EXERCISE: Once you reach the line with "Gazdikereső", transcribe it and every line after it to the end of the records, exactly, but not the pictures.

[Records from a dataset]
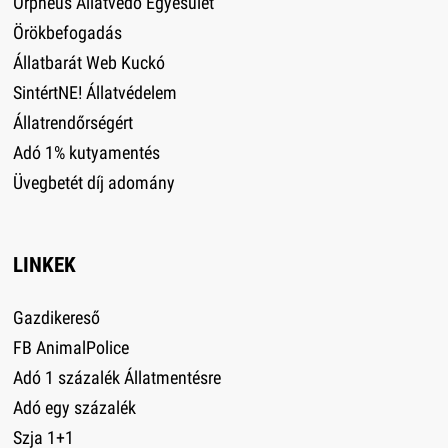
Orpheus Állatvédő Egyesület
Örökbefogadás
Állatbarát Web Kuckó
SintértNE! Állatvédelem
Állatrendőrségért
Adó 1% kutyamentés
Üvegbetét díj adomány
LINKEK
Gazdikereső
FB AnimalPolice
Adó 1 százalék Állatmentésre
Adó egy százalék
Szja 1+1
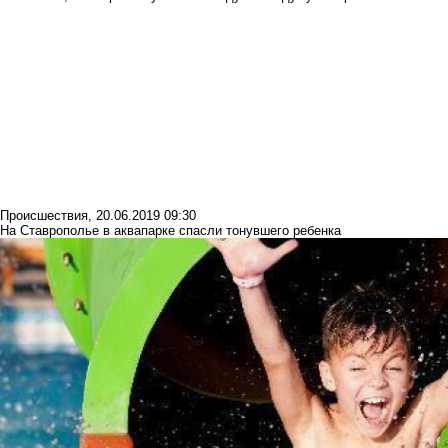
Происшествия
,
20.06.2019 09:30
На Ставрополье в аквапарке спасли тонувшего ребенка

ANSWER BOX:
Gazdikereső
FB AnimalPolice
Adó 1 százalék Állatmentésre
Adó egy százalék
Szja 1+1
Происшествия
,
20.06.2019 09:30
На Ставрополье в аквапарке спасли тонувшего ребенка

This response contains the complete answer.